Son père rentre au pays reprendre le travail et sa mère reste quelques mois, avant de faire de même, pour des questions de visa, expliquera-t-on à Audrey, bien des années plus tard. Cette dernière est placée dans la famille d’une tante, une sœur du père, qu’elle pense longtemps être sa mère. « Je vis mon enfance, à Draguignan [sud-est de la France], dans cette famille peu aimante. Alors que j’ai 6 ans, au détour d’une conversation avec une tante, j’apprends que la femme qui m’élève n’est pas ma mère. Cela me paraît vite évident, je ne fais pas partie de cette tribu-là, je n’ai jamais été la bienvenue. Je nourris l’espoir d’une famille, qui m’attend quelque part… mais personne ne m’appelle jamais, ni ma mère ni mon père. »
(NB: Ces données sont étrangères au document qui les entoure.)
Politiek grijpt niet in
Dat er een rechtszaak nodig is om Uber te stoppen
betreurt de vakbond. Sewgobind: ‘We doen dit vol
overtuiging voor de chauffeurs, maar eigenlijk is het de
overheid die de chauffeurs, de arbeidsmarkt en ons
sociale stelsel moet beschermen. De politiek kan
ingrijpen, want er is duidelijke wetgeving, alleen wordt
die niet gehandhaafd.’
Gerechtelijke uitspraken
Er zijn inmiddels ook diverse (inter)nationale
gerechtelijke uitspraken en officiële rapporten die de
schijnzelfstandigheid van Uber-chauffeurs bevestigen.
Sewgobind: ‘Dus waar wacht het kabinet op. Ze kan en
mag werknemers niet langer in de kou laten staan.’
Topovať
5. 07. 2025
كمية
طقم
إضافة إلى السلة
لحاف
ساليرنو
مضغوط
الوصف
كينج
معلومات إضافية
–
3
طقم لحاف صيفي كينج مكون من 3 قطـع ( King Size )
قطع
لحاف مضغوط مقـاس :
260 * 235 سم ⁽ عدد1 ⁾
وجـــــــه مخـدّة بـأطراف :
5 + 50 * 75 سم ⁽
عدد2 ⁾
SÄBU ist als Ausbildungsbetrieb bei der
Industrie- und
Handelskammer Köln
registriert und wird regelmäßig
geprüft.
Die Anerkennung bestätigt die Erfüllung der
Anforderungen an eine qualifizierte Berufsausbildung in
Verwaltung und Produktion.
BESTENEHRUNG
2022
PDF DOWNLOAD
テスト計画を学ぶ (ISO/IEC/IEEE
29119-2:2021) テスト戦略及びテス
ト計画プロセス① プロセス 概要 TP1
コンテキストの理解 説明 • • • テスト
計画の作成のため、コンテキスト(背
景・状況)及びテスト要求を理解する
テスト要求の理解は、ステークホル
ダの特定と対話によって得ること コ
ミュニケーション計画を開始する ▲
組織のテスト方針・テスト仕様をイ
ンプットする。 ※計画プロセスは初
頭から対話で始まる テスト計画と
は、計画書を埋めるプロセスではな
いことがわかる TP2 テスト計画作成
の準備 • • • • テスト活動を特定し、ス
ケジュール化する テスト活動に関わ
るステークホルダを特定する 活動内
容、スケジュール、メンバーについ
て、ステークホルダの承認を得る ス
L’enfance d’Audrey est marquée par des allers-retours entre la maison et l’hôpital. Mais aussi par l’agacement de la famille à l’entendre chanter sans cesse. « Je découvre ma voix, je les énerve tous, remarque-t-elle. Un jour, je vois une chanteuse Disney à la télévision, je me dis : je veux être ça plus tard. Je me souviens avoir appuyé mon nez contre l’écran et m’être pris un coup de jus. Dans ma tête d’enfant, c’était comme si je m’étais connectée à cette destinée, ça a été un électrochoc.»
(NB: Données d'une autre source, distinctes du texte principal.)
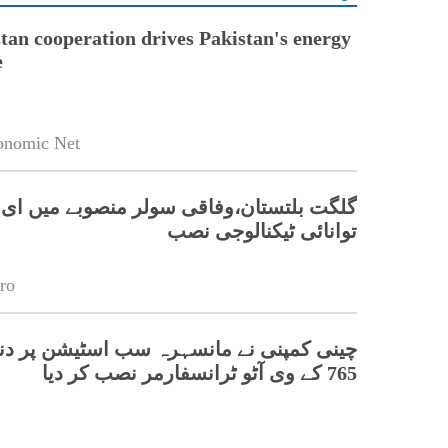
tan cooperation drives Pakistan's energy
e
onomic Net
گلگت بلتستان،وفاقی سولر منصوبے میں ای 
توانائی ٹیکنالوجی نصب
ro
چینی کمپنی نے مانسہرہ سب اسٹیشن پر دنیا 
765 کے وی آٹو ٹرانسفارمر نصب کر دیا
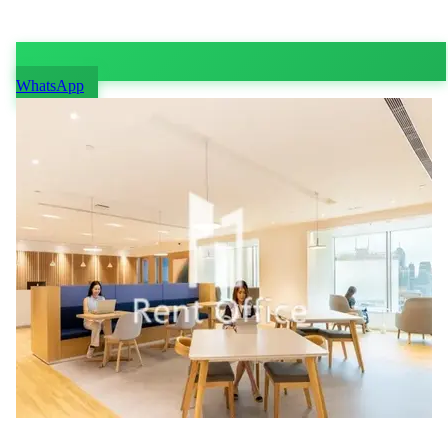
WhatsApp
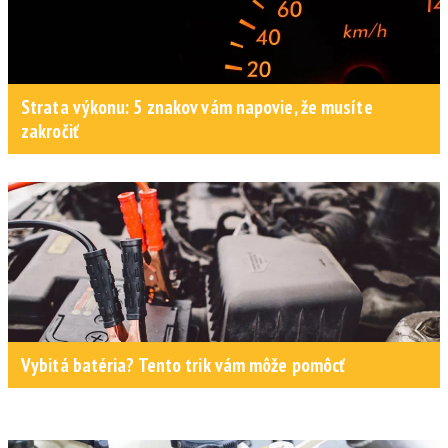
Strata výkonu: 5 znakov vám napovie, že musíte
zakročiť
Vybitá batéria? Tento trik vám môže pomôcť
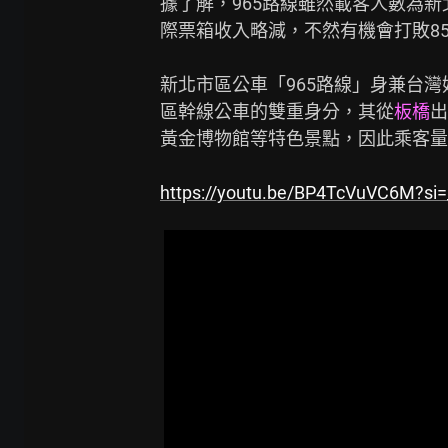
據了解，965路線雖然載客人數為
際票箱收入略減，不然有機會打敗85
新北市區公車「965路線」身兼台
區幹線公車的雙重身分，其從
板橋
出
黃金博物館等特色景點，因此乘客量
https://youtu.be/BP4TcVuVC6M?s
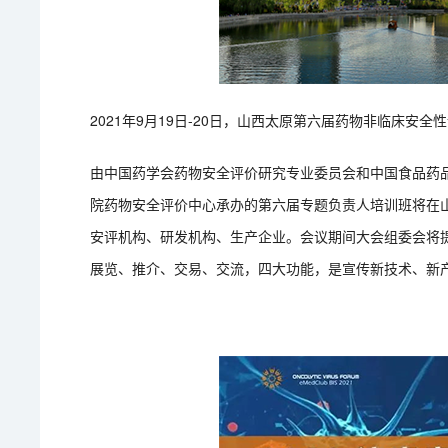
2021年9月19日-20日，山西太原第六届药物非临床安
由中国药学会药物安全评价研究专业委员会和中国食品药
院药物安全评价中心承办的第六届专题负责人培训班将在山
安评机构、研发机构、生产企业。会议期间大会组委会将
展览、推介、交易、交流，四大功能，是宣传新技术、新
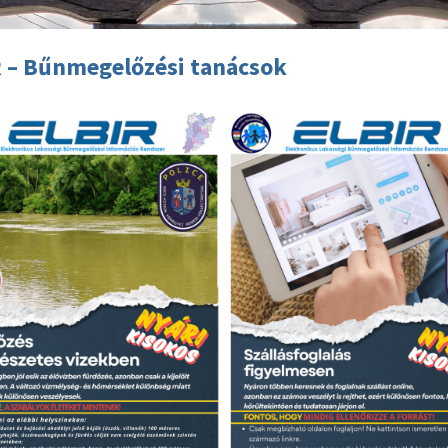
 – Bűnmegelőzési tanácsok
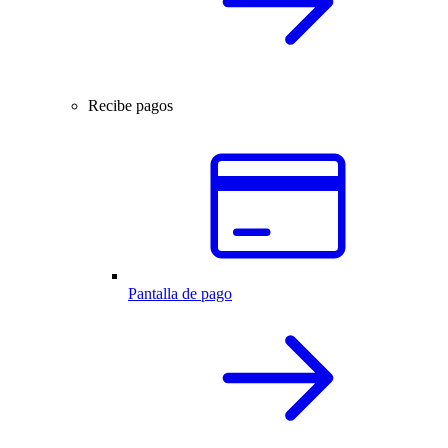
Recibe pagos
Pantalla de pago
Cheffe de chœur de mère en fille

Les murs de l’immeuble sont fins ; une voisine entend Audrey chanter et finit par oser toquer à la porte. Elle s’appelle Madame Robert, et n’est pas là pour se plaindre du bruit mais pour demander à la famille de prendre la petite les mercredis après-midi afin de lui enseigner le piano et le chant. « Ma tante, qui dit non à tout ce que je demande, accepte cette fois-ci. » Commence alors une carrière de chanteuse à la paroisse du coin, avec Madame Robert. « Le samedi, je répète avec les vieilles de Draguignan, le dimanche, c’est spectacle à l’église », sourit la trentenaire.